Pasar Malam Terkutuk

Yaraa
Chapter #15

15. [Agung Guintara]

[Agung Guintara]


Gue membuka mata lalu mengerjap perlahan dan hal pertama yang gue lihat bukan kamar gue yang tersayang melainkan Bella. Lha kok? kenapa tuh cewek wajahnya penuh darah, tangannya pun luka-luka? Apa dia bukan Bella Mewangi melainkan orang yang mirip dengan Bella namun setelah mengalami kecelakaan parah?

Gue meringis nyeri saat akan mendekati Bella yang ada di dekat pintu dan ternyata badan gue juga luka-luka yang paling parah di kaki pantesan gue gak bisa bangun dari tadi. Tunggu dulu! ini mimpi atau apa? gimana bisa gue bareng si Bella sama-sama luka parah begini terus kemana lagi si Tiara?

Gak ada akhlak tuh cewek temannya luka gini gak ada niatan buat nolongin gitu?

Gue tampar wajah gue sendiri dengan keras katanya kalau mimpi kan gak akan berasa apapun namun sialnya ini nyata bukan mimpi dan gue merasakan sakit di bagian pipi gara-gara gue tampar sendiri. Setelah rasa sakit gue mereda, gue mencoba ngesot ke arah Bella yang lagi tak sadarkan diri. Untungnya jarak ngesot gak terlalu jauh jadi gue gak malu-malu amat kalau seandainya dilihat seseorang.

"Woy bangun!" gue tepuk-tepuk pipinya Bella tapi tak ada reaksi sama sekali. Apa kasih napas buatan aja ya biar dia bangun? nggak deh bercanda, mana ada pingsan penuh darah begini cara banguninnya dengan napas buatan. Gue coba sekali lagi.

"Bella woy! lo masih hidup?" kali ini gue sedikit berteriak di sebelah kupingnya biar dia langsung membuka mata eh taunya kagak. Dia itu sebenarnya pingsan atau mati sih? gak bangun-bangun padahal gue udah teriak di kupingnya pula eh jangan sampai dia mati deh nanti siapa yang ngurus jenazahnya dan gue jadi tersangka karena berada di TKP. Gue menggeleng agar pikiran buruk itu segera enyah dari otak gue yang penuh cerita horor. Sekarang gue harus bangunin si Bella apapun caranya.

Kira-kira hal apa yang bisa membuat orang bangun di keadaan seperti ini?

Gue mikir keras. Saking kerasnya gak ketemu apa yang harus dipikirkan. Gue mengacak rambut frustrasi sebab tak ada lagi ide melintas di otak. Apa harus gue bongkar dulu isi otaknya biar nemu tuh ide?
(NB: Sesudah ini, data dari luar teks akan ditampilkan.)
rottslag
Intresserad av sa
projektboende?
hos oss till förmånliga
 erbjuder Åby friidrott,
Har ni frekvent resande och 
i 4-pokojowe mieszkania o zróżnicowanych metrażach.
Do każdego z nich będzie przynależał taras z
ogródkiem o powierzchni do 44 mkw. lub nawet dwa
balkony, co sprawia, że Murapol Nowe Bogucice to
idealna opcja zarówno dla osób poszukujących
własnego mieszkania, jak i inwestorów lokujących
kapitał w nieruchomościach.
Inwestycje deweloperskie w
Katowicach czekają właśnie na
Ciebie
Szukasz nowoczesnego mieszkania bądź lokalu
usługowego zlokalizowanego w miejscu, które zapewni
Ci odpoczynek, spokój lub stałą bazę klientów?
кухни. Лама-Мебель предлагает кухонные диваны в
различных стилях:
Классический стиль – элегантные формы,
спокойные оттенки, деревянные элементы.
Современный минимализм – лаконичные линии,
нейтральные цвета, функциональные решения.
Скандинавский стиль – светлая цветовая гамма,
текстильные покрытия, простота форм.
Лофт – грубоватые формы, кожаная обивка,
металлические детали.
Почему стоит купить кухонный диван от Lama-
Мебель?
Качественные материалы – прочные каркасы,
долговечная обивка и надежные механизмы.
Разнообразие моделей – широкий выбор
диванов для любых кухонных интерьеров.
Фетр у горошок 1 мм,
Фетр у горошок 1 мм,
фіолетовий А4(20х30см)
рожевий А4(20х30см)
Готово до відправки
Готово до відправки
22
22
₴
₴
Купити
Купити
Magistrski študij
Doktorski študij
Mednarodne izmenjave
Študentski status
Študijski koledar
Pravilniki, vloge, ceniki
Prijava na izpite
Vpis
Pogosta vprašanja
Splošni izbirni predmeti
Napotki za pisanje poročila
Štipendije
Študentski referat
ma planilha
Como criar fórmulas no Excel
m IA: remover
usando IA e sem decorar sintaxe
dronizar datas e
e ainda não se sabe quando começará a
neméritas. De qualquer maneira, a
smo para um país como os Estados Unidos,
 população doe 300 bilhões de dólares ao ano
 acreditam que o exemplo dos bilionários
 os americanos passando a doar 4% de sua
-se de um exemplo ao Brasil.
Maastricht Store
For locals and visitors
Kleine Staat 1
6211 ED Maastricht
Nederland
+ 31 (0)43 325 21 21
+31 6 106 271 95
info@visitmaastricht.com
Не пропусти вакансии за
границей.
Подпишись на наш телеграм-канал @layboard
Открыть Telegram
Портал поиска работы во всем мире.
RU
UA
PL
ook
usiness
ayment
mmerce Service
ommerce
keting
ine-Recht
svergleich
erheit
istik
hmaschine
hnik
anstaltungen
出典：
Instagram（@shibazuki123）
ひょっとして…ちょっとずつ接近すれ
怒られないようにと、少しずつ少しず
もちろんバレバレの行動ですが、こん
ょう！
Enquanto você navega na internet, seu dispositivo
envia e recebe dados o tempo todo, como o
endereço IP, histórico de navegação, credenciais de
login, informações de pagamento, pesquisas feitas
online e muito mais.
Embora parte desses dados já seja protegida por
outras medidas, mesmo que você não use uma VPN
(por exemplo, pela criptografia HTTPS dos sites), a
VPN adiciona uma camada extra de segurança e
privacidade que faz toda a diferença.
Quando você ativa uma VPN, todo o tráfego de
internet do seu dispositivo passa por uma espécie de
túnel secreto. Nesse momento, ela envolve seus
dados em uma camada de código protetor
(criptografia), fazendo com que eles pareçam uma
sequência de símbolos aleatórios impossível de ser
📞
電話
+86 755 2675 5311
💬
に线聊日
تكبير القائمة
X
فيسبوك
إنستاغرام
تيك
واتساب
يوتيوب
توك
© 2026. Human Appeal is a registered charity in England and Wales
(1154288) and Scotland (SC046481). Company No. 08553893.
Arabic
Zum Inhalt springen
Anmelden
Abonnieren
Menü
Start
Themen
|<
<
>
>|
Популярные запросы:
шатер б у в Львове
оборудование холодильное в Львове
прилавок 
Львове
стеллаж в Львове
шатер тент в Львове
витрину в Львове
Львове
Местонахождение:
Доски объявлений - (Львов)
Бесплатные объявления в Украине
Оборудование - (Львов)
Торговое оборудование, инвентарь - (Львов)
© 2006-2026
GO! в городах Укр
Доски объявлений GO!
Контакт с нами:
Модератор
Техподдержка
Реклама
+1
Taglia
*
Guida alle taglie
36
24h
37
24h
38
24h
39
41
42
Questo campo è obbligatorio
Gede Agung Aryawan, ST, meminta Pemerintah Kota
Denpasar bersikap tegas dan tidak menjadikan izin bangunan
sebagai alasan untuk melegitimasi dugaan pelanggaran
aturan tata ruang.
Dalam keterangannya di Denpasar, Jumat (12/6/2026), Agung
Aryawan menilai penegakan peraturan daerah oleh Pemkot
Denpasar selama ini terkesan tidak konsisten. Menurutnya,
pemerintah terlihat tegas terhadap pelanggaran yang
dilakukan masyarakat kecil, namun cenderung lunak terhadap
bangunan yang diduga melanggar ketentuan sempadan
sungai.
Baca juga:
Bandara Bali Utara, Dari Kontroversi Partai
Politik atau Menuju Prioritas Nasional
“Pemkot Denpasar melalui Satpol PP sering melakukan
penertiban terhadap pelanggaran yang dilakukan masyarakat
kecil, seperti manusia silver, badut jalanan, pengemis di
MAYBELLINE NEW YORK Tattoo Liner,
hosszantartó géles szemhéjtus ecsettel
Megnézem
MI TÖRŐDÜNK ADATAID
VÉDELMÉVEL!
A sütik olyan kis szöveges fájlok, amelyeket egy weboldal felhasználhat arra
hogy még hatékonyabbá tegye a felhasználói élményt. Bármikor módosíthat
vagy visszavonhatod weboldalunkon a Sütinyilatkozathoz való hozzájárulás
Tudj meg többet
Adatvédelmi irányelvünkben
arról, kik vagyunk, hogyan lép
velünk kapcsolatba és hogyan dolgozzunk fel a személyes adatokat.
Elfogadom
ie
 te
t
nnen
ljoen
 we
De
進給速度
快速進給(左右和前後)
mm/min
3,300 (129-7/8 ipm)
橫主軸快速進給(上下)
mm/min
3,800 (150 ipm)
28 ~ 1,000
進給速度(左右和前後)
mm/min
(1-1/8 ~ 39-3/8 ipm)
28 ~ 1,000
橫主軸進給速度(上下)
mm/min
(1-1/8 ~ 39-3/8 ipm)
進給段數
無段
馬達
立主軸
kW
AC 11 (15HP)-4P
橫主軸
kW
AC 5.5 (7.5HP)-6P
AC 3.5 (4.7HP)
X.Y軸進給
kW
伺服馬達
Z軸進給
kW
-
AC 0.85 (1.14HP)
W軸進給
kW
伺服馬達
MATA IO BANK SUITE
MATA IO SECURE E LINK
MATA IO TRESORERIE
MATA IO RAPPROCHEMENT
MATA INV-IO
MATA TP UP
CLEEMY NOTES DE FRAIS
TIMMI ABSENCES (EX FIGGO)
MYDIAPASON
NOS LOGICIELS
Gue denger suara ringisan ternyata si Bella sedang megang kepalanya mungkin pusing mikirin gue eh maksudnya karena luka di kepalanya. Dia menatap gue bingung, linglung, heran, aneh dan ... entahlah gue gak bisa baca tatapan cewek. Tunggu aja nanti kalau dia mulai ngoceh baru gue tanggepin.

"Agung!" Bella manggil gue lirih banget kayak gak ada semangat hidup.

"Lo masih pusing?" tanya gue gak tega lihat wajahnya yang udah pucet mungkin kehabisan darah.

Dia mengangguk lemah. Ini nih salah satu kelemahan gue kalau lihat cewek terluka tak berdaya di samping gue tapi tenang, gue masih ingat batasan kok. Gue bantu dia supaya menyandarkan tubuhnya pada tembok tadi posisi dia tiduran dan mengenaskan sekali.

"Gung kita dimana?" tanya Bella lagi dan suaranya masih bernada pelan. Tak seperti biasanya ceria, cerah dan sehangat bajigur mang Jelegur.

Mana gue tau? jawab gue dalam hati tapi mulut malah berkata lain.

"Ruangan," itu kata yang berhasil keluar dari mulut gue.